Autor: Aníbal Tobón Bermúdez
En el día de ayer, miércoles 18 de marzo de 2009, Meira Delmar entró en los fértiles e inasibles territorios del recuerdo. Su fallecimiento precipitó un alud de evocaciones en mi memoria, desde el día en que la conocí hasta la última conversación que sostuvimos, apenas hace unos días.
La conocí en la Biblioteca Departamental, sita a pocas cuadras de mi casa familiar en el barrio Centro de Barranquilla, de la cual fue directora por más de 30 años. Yo tendría unos 13 años y todavía el placer de la escritura no me había poseído, pero era ya un lector apasionado que moraba entre El Tesoro de la Juventud y Julio Verne.
Un dia entraba a la sala de lectura cuando ella salía en compañía de Aureliano Gómez Olaciregui, amigo de mi madre y quien al verme me saludó y me presentó a Meira. Recuerdo su mano delicada pero firme cuando estrechó la mía, rememoro hasta esa sonrisa tierna y tímida que me dedicó y que no cambiaría con el devenir del tiempo.
La vi esporádicamente durante algunos años, hasta que mi sed de mundo me llevó durante varios años a vivir en otros países. Al regresar a Barranquilla a mediados de los años 70 pude conocerla un poco más y mejor.
Era una dama, en todo cuanto esto significa, en cada uno de los momentos de su vida. Una de esas personas que el país necesita con urgencia para recuperar no sólo la dignidad y la poesía, sino también la inocencia, la tolerancia y, por ende, la paz.
Amigable, sin afectaciones depositaba una solidaria ternura en su trato para con los demás, y siempre tenía esa suave sonrisa, que le bailaba casi por toda la cara como un vuelo de mariposa a flor de piel.
Sus ojos de agua mansa dejaban escapar constantes una reposada mirada de comprensión que abarcaba éste y otros universos; porque a veces se le iba la mirada tras un recuerdo, una ensoñación, o una idea y discretamente se apartaba del mundo por unos instantes.
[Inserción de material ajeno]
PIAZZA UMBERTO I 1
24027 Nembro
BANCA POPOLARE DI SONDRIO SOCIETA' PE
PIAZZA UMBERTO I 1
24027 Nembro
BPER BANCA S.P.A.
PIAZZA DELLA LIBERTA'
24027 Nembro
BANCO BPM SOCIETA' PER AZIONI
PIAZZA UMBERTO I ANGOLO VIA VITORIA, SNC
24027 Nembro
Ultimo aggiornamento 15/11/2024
Y regresaba a la tierra con un “perdona” que llenaba el ambiente de un amor sin fronteras.
De joven la leí muy poco porque estaba poseído por una sed poética de terremotos literarios, de versos incendiarios y de palabras de protesta. Sin embargo, al ausentarme nuevamente del país por 20 años, fue en el extranjero, donde comencé a apreciar su poesía, que sin estridencias ni fuegos fatuos invadía esas zonas del espíritu donde el sueño, la quimera y el arte van hilvanando una historia, un canto o una remembranza.
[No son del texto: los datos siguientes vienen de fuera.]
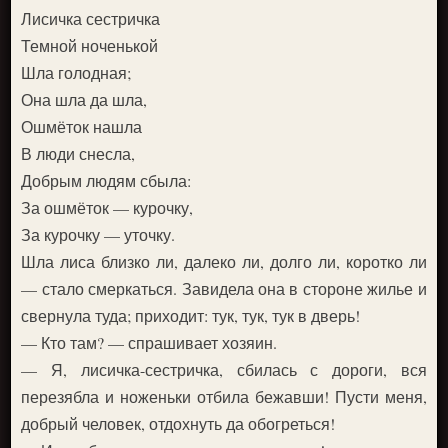
Лисичка сестричка
Темной ноченькой
Шла голодная;
Она шла да шла,
Ошмёток нашла
В люди снесла,
Добрым людям сбыла:
За ошмёток — курочку,
За курочку — уточку.
Шла лиса близко ли, далеко ли, долго ли, коротко ли
— стало смеркаться. Завидела она в стороне жилье и
свернула туда; приходит: тук, тук, тук в дверь!
— Кто там? — спрашивает хозяин.
— Я, лисичка-сестричка, сбилась с дороги, вся
перезябла и ноженьки отбила бежавши! Пусти меня,
добрый человек, отдохнуть да обогреться!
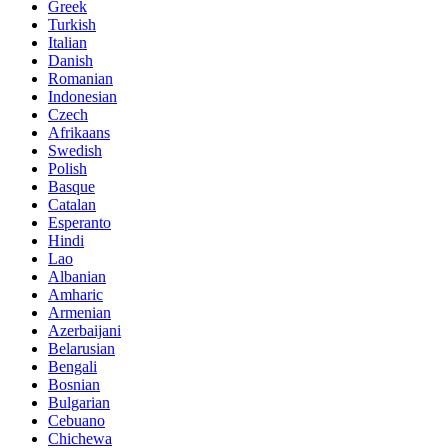
Greek
Turkish
Italian
Danish
Romanian
Indonesian
Czech
Afrikaans
Swedish
Polish
Basque
Catalan
Esperanto
Hindi
Lao
Albanian
Amharic
Armenian
Azerbaijani
Belarusian
Bengali
Bosnian
Bulgarian
Cebuano
Chichewa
En su nombre y en su poesía el mar siempre está presente, a veces como marea matutina con la alegría que producen en la ola los rayos de un sol cotidiano, otras como una pleamar de recuerdos inundando de luna el anochecer de una playa solitaria. También ese mar interior, que a veces se nos escapa a través de alguna lágrima salada, que rueda para conocer a una sonrisa recién nacida.
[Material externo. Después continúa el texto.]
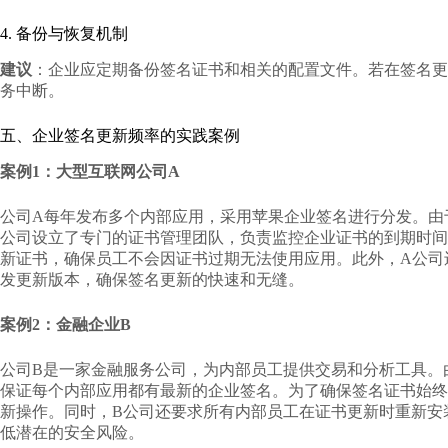
4. 备份与恢复机制
建议
：企业应定期备份签名证书和相关的配置文件。若在签名更
务中断。
五、企业签名更新频率的实践案例
案例1：大型互联网公司A
公司A每年发布多个内部应用，采用苹果企业签名进行分发。由
公司设立了专门的证书管理团队，负责监控企业证书的到期时间
新证书，确保员工不会因证书过期无法使用应用。此外，A公司
发更新版本，确保签名更新的快速和无缝。
案例2：金融企业B
公司B是一家金融服务公司，为内部员工提供交易和分析工具。
保证每个内部应用都有最新的企业签名。为了确保签名证书始终
新操作。同时，B公司还要求所有内部员工在证书更新时重新安
低潜在的安全风险。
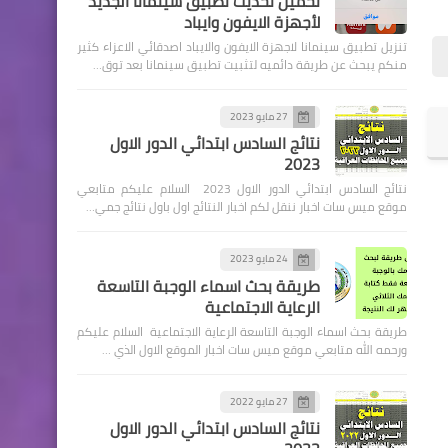
تحميل تحديث تطبيق سينمانا الجديد
لأجهزة الايفون وايباد
تنزيل تطبيق سينمانا لاجهزة الايفون والايباد اصدقائي الاعزاء كثير
منكم يبحث عن طريقة دائميه لتثبيت تطبيق سينمانا بعد توق…
اسماء االرعاية الاجتماعية
#عاجل وزيرة التربية توجه كافة
27 مايو 2023
نتائج السادس ابتدائي الدور الاول
ادارات المدارس بتفعيل الدوام
2023
ليومين في الاسبوع ( الاحد ،
نتائج السادس ابتدائي الدور الاول 2023 السلام عليكم متابعي
الثلاثاء ).
موقع ميس سات اخبار ننقل لكم اخبار النتائج اول باول نتائج جمي…
24 مايو 2023
طريقة بحث اسماء الوجبة التاسعة
الرعاية الاجتماعية
طريقة بحث اسماء الوجبة التاسعة الرعاية الاجتماعية السلام عليكم
اخبار العامة
ورحمه الله متابعي موقع ميس سات اخبار الموقع الاول الذي …
عاجل / نص قرارات اللجنة العليا
لفتح الحظر تجوال
27 مايو 2022
نتائج السادس ابتدائي الدور الاول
La suya era poesía casi bordada con una estética de la elegancia, en que no hay sobresaltos ni temores y donde la muerte misma es solo “un callado viaje”. También habita en su poesía un dejo melancólico que se cuela por los rincones de las palabras. Sentimientos heredados quizás de la cultura árabe que nutría su sangre y su memoria, y sazonados con un punto de esa pimienta caribeña que también formaba parte de su universo interior.
En los cinco últimos años la frecuenté un poco más. Asistí con ella, casi siempre acompañada de la poetisa Margarita Galindo, a varios recitales donde compartimos la palabra. La tuve de invitada en mis Revistas Orales de la Universidad del Norte y de Astrolabios; viajamos a Usiacurí a visitar la casa museo del poeta Julio Flórez y tuve el privilegio de ser llamado “mi caballero andante” cuando en los últimos años, le ofrecía mi brazo para caminar cuando ya la edad le traicionaba el paso y la vista.
Siento que con Meira perdimos alguien imprescindible, como en el poema de Bertolt Brecht. Siento que su silenciosa partida se aúna a las pérdidas irreparables que ha sufrido Barranquilla en los últimos tiempos.
Perdimos la paz y la bacanería que nos caracterizaba, canjeadas por la violencia y la traquetería, en una ciudad con miedo y rejas por doquier. Desechamos la solidaridad colectiva del barranquillero a cambio de las monedas falsas de la viveza individual.
Hasta una parte del viejo muelle de Puerto Colombia, monumento nacional corroído por la desidia, fue arrastrado por el mar hace sólo algunos días. Pérdidas tras pérdidas.
Hay que resucitar a Meira. Y si no lo podemos hacer físicamente tenemos que amplificar su ejemplo y su poesía. Que las nuevas generaciones aprendan de ella el canto de la belleza frente a los aullidos del salvajismo; que crezca su recuerdo y nos inunde su humilde sabiduría; que se reparta su sonrisa en nuestros labios acostumbrados a las muecas; que sus poemas se multipliquen como los panes y los peces de nuestros ensueños, de nuestras necesidades y esperanzas.
Hoy, sólo hay espacio para un dolor sereno que mañana debemos trasmutar en un recuerdo vivificante. Meira por siempre del mar.